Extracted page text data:

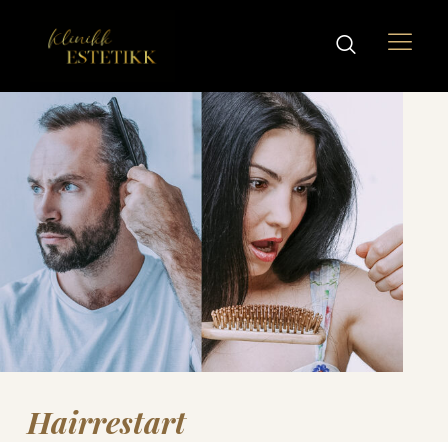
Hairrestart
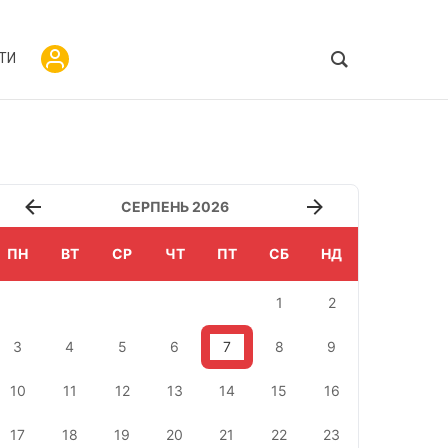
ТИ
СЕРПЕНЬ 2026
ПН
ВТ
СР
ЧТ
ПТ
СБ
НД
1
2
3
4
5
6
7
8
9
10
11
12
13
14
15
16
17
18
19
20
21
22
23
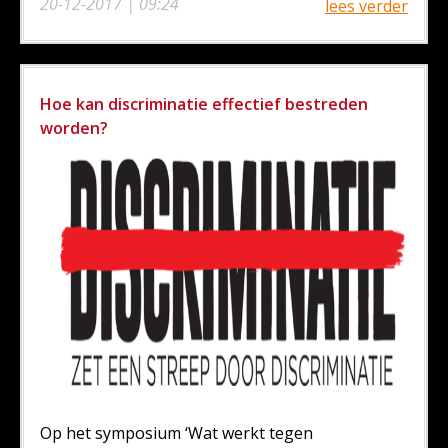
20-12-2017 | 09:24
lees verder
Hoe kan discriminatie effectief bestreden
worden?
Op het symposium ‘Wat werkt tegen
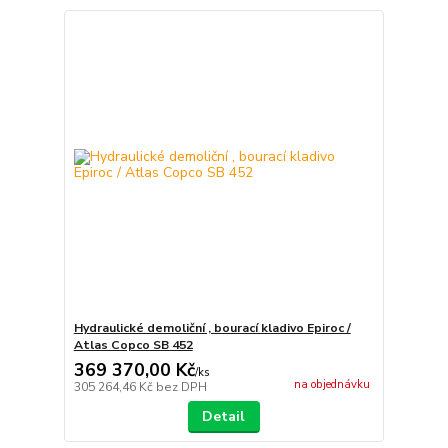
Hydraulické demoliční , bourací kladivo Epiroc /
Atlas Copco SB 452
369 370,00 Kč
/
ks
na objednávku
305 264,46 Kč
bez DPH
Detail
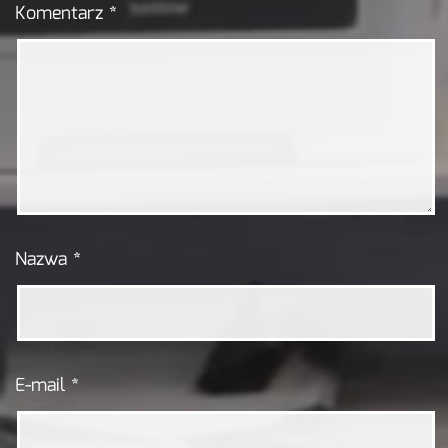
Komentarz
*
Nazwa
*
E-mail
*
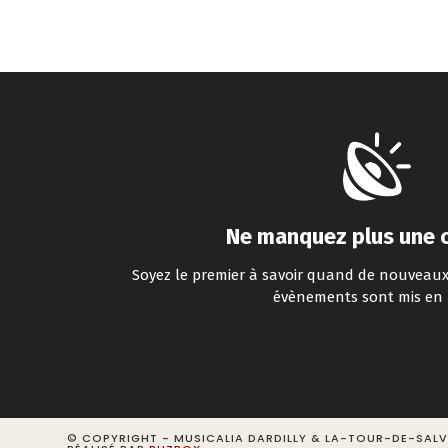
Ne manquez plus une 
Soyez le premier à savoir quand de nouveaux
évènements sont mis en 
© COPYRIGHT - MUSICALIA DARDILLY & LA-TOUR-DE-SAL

---

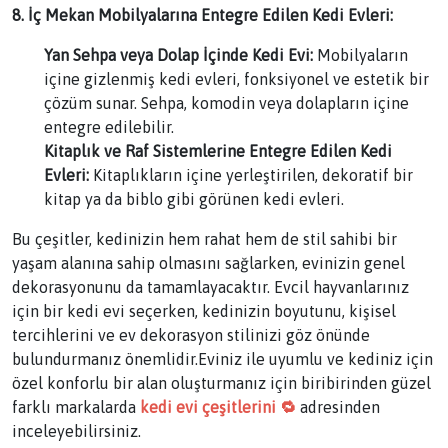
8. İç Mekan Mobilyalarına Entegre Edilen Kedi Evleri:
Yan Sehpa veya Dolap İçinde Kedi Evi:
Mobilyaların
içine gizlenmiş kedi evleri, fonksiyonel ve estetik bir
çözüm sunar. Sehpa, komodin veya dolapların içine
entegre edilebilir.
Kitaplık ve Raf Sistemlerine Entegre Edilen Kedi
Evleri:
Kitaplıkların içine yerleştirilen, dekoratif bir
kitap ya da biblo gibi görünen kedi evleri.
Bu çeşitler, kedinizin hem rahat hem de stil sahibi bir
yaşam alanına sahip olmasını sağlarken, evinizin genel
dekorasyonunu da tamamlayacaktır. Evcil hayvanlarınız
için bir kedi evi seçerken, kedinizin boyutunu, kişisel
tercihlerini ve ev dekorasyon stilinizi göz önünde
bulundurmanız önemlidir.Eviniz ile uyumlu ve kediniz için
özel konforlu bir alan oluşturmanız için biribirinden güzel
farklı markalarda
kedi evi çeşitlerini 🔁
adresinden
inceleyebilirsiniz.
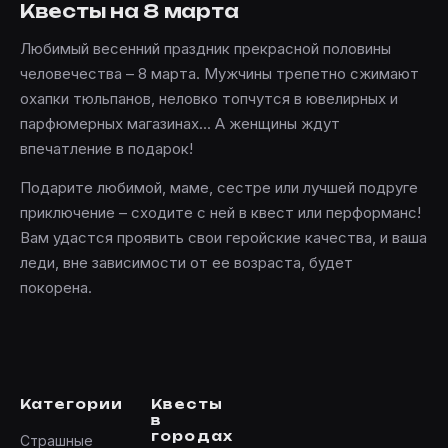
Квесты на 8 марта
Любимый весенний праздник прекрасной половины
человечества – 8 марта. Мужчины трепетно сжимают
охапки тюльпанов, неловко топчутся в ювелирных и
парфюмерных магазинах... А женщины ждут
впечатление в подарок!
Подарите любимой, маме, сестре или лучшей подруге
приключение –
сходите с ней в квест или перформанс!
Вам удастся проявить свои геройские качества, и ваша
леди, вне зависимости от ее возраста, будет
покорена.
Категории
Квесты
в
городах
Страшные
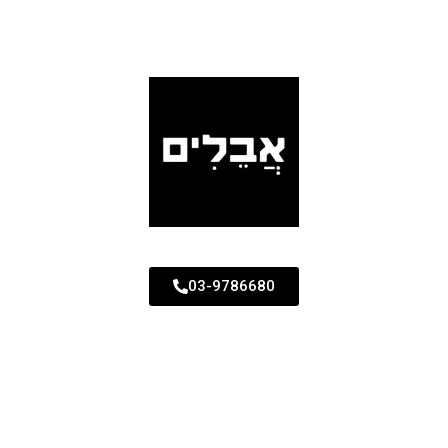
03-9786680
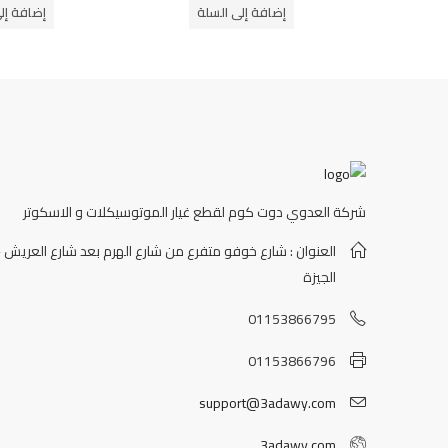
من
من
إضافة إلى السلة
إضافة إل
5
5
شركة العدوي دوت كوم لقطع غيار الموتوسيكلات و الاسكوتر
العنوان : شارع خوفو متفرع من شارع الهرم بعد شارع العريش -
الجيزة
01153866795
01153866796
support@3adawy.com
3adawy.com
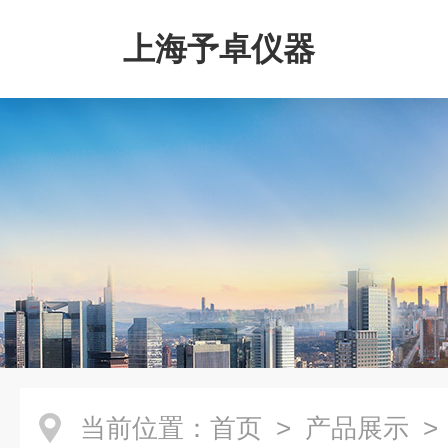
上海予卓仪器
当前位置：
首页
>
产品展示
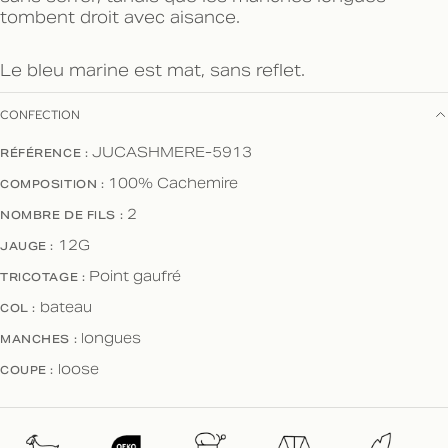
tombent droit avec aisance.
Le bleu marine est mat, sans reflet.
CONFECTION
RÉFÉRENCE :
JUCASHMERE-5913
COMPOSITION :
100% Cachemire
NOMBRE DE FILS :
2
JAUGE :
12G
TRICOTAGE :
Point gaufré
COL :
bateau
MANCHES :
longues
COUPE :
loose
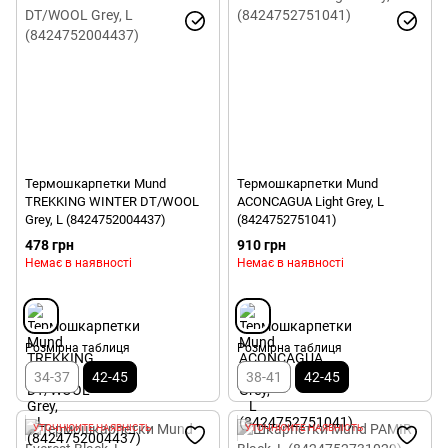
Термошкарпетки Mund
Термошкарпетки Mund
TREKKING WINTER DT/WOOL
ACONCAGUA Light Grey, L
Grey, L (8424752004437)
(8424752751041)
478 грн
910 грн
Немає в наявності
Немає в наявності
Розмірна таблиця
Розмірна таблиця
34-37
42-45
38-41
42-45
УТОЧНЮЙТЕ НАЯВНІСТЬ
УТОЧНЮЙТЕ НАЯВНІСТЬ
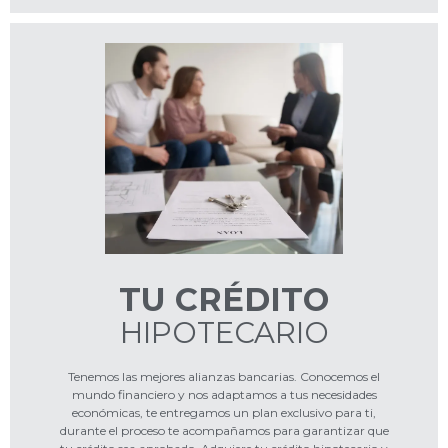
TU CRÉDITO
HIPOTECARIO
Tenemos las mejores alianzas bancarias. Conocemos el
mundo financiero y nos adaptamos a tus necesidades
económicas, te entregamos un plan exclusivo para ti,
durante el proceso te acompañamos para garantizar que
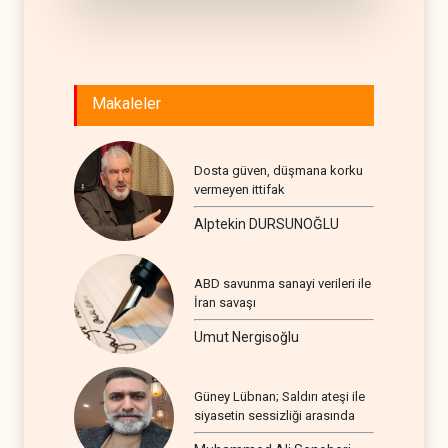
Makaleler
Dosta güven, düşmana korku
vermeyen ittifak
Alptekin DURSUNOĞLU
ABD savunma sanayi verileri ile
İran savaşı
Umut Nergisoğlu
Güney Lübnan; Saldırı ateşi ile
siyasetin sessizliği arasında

● TO DO:
In the entries above, find each line containing the string "Grey" and copy it.

● FINISHED TASK:
ACONCAGUA Light Grey, L
Grey, L (8424752004437)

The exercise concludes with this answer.